En juin dernier, il a été annoncé que vous vous joigniez à l’équipe de direction de la nouvelle division des services d’éditions mondiaux de SX Works, Global Publisher Services. Que pouvez-vous nous dire à ce sujet ?
En 2017, je faisais partie de l’équipe de direction de la CMRRA qui était à la recherche d’un partenaire stratégique pour faire passer les services et l’expertise de la CMRRA à un niveau supérieur. SoundExchange était idéal pour nous, car nous avions la même vision — offrir des débouchés incroyables à l’ensemble du milieu de la musique — et savions que nous serions en mesure d’y arriver en combinant le système de codes ISRC et les données d’enregistrements sonores de SoundExchange avec la vaste base de données d’œuvres musicales de la CMRRA, par la création de SX Works.
SX Works Global Publisher Services tire parti de la combinaison des données et des capacités poussées de la CMRRA en administration de l’édition musicale, pour soutenir le milieu des éditeurs de musique et des auteurs-compositeurs indépendants à l’échelle internationale. Pour le moment, cette division se concentre sur les marchés américain et canadien. C’est avec honneur que je me suis jointe à l’équipe de direction de cette nouvelle initiative. Je peux puiser dans les relations que j’ai nouées au fil des années et travailler avec des gens pour régler des points faibles dont j’entends parler depuis bon nombre d’années et cerner de nouveaux débouchés pour faire croître les revenus et étendre le modèle de rémunération fondamental de la CMRRA par œuvre et par part au sein du milieu de l’édition musicale mondial. Je suis ravie que Realsongs (également présentée dans le présent numéro de La fréquence) nous ait fait confiance et soit devenue cliente de SXWorks. Elle est affiliée depuis longtemps à la CMRRA pour nos services au Canada.
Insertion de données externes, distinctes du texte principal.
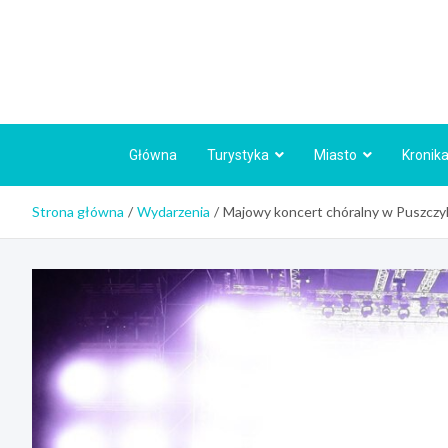
Skip
to
content
Główna
Turystyka
Miasto
Kronika
Strona główna
Wydarzenia
Majowy koncert chóralny w Puszczyk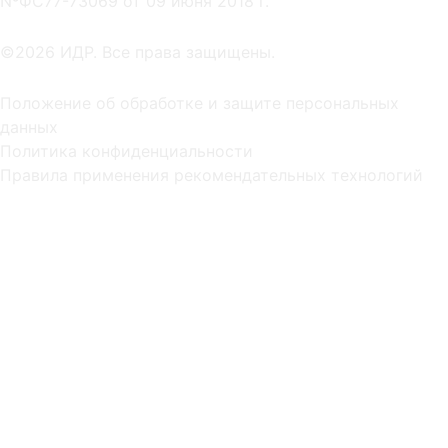
NºФС77-73069 от 09 июня 2018 г.
©2026 ИДР. Все права защищены.
Положение об обработке и защите персональных
данных
Политика конфиденциальности
Правила применения рекомендательных технологий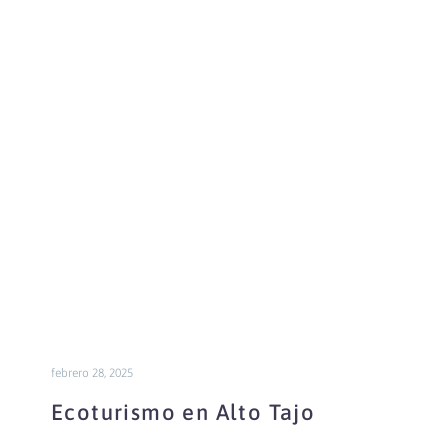
Ecoturismo
en
Alto
Tajo
febrero 28, 2025
Ecoturismo en Alto Tajo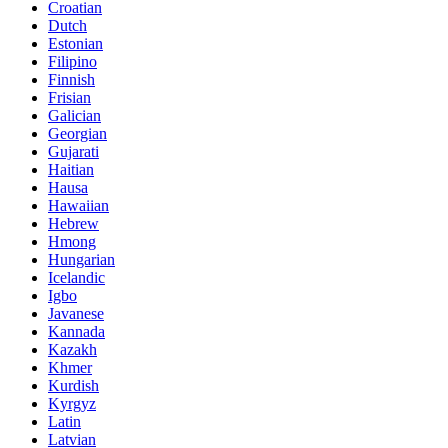
Croatian
Dutch
Estonian
Filipino
Finnish
Frisian
Galician
Georgian
Gujarati
Haitian
Hausa
Hawaiian
Hebrew
Hmong
Hungarian
Icelandic
Igbo
Javanese
Kannada
Kazakh
Khmer
Kurdish
Kyrgyz
Latin
Latvian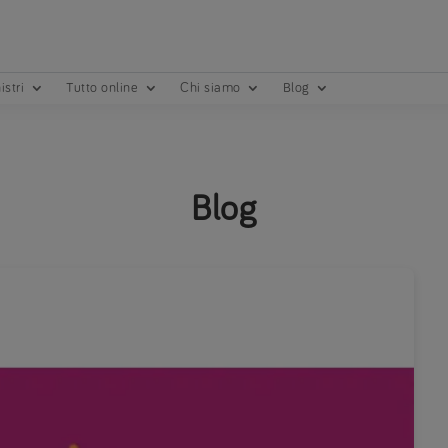
istri
Tutto online
Chi siamo
Blog
Blog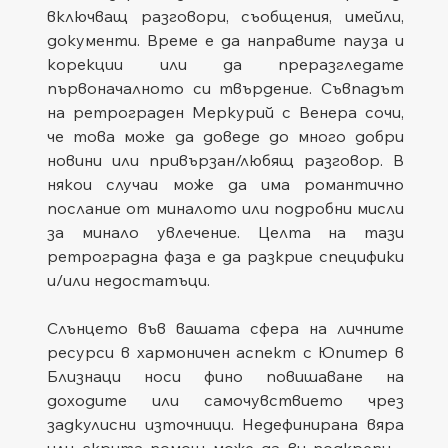
включващ разговори, съобщения, имейли, 
документи. Време е да направите пауза и 
корекции или да преразгледате 
първоначалното си твърдение. Съвпадът 
на ретрограден Меркурий с Венера сочи, 
че това може да доведе до много добри 
новини или привързан/любящ разговор. В 
някои случаи може да има романтично 
послание от миналото или подробни мисли 
за минало увлечение. Целта на тази 
ретроградна фаза е да разкрие специфики 
и/или недостатъци.
Слънцето във вашата сфера на личните 
ресурси в хармоничен аспект с Юпитер в 
Близнаци носи фино повишаване на 
доходите или самочувствието чрез 
задкулисни източници. Недефинирана вяра 
или скрита помощ може да ви подкрепи - 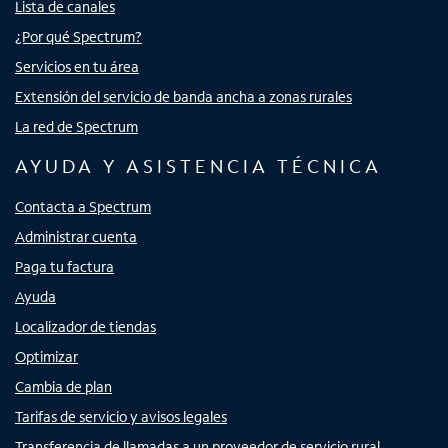
Lista de canales
¿Por qué Spectrum?
Servicios en tu área
Extensión del servicio de banda ancha a zonas rurales
La red de Spectrum
AYUDA Y ASISTENCIA TÉCNICA
Contacta a Spectrum
Administrar cuenta
Paga tu factura
Ayuda
Localizador de tiendas
Optimizar
Cambia de plan
Tarifas de servicio y avisos legales
Transferencia de llamadas a un proveedor de servicio rural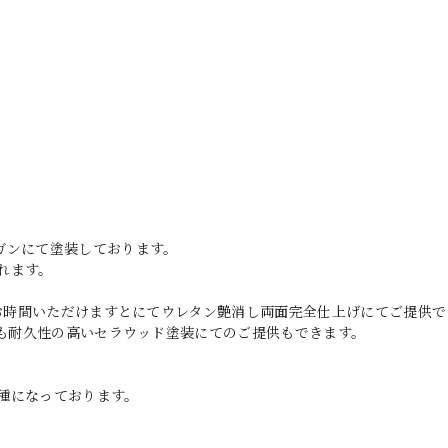
ガンにて塗装しております。
れます。
どお時間いただけますとにてウレタン艶消し両面完全仕上げにてご提供で
りも耐久性の高いセラウッド塗装にてのご提供もできます。
種になっております。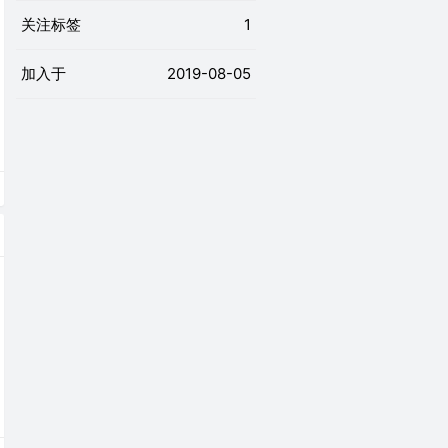
关注标签
1
加入于
2019-08-05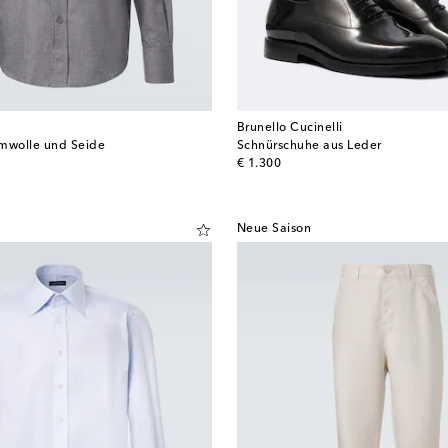
Brunello Cucinelli
mwolle und Seide
Schnürschuhe aus Leder
original price
€ 1.300
Neue Saison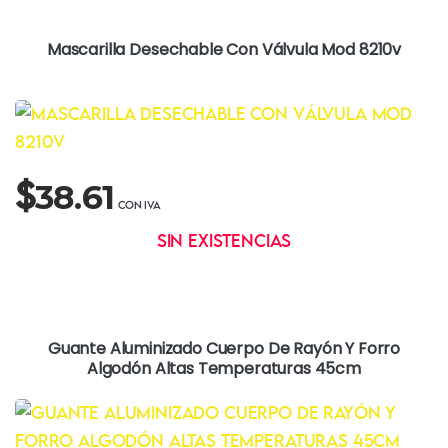
Mascarilla Desechable Con Válvula Mod 8210v
$
38.61
Sin existencias
Guante Aluminizado Cuerpo De Rayón Y Forro
Algodón Altas Temperaturas 45cm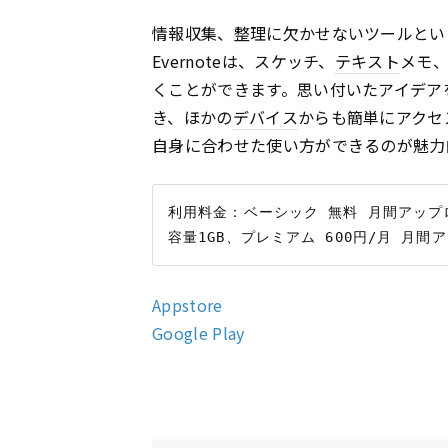
情報収集、整理に欠かせないツールといえば
Evernoteは、スケッチ、
テキスト
メモ、
くことができます。思い付いたアイデア
き、ほかの
デバイス
からも簡単にアクセ
自身に合わせた使い方ができるのが魅力
利用料金：ベーシック 無料 月間アップロ
Appstore
Google Play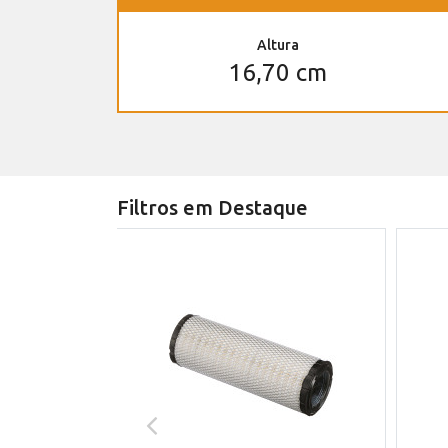
Altura
16,70 cm
Filtros em Destaque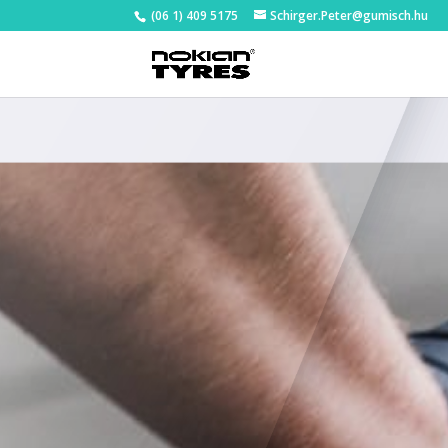
(06 1) 409 5175
Schirger.Peter@gumisch.hu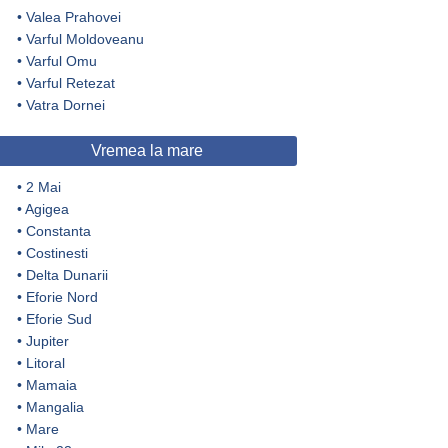
•
Valea Prahovei
•
Varful Moldoveanu
•
Varful Omu
•
Varful Retezat
•
Vatra Dornei
Vremea la mare
•
2 Mai
•
Agigea
•
Constanta
•
Costinesti
•
Delta Dunarii
•
Eforie Nord
•
Eforie Sud
•
Jupiter
•
Litoral
•
Mamaia
•
Mangalia
•
Mare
Quel conseil donneriez-vous à quelqu’un qui envisage de faire carrière dans le milieu de la musique ?
De rencontrer le plus de gens possible afin de pouvoir travailler dans différents secteurs et d’écouter ce qu’ils ont à dire. L’industrie est bien plus que ce qu’elle ne paraît, et il est impossible de le savoir avant de commencer à en explorer les nombreux détails et les nombreuses strates. J’ai toujours aimé l’idée de défendre des droits, mais j’ignorais comment cette passion cadrait avec le milieu musical, jusqu’à ce que j’apprenne ce qu’était l’édition. Plus important encore, il faut se souvenir que les relations sont la clé de tout. Ce milieu est un réseau relativement petit de gens que l’on croise encore et encore au cours de sa carrière (si vous avez la chance de faire carrière en musique). Donc, il est important de se rappeler que les bonnes relations nous mènent beaucoup plus loin que si nous faisons cavalier seul. Oh ! Et, encore plus important : il ne faut jamais oublier qu’il n’y a que la musique qui compte. En réalité, c’est pour notre amour de la musique que nous sommes là.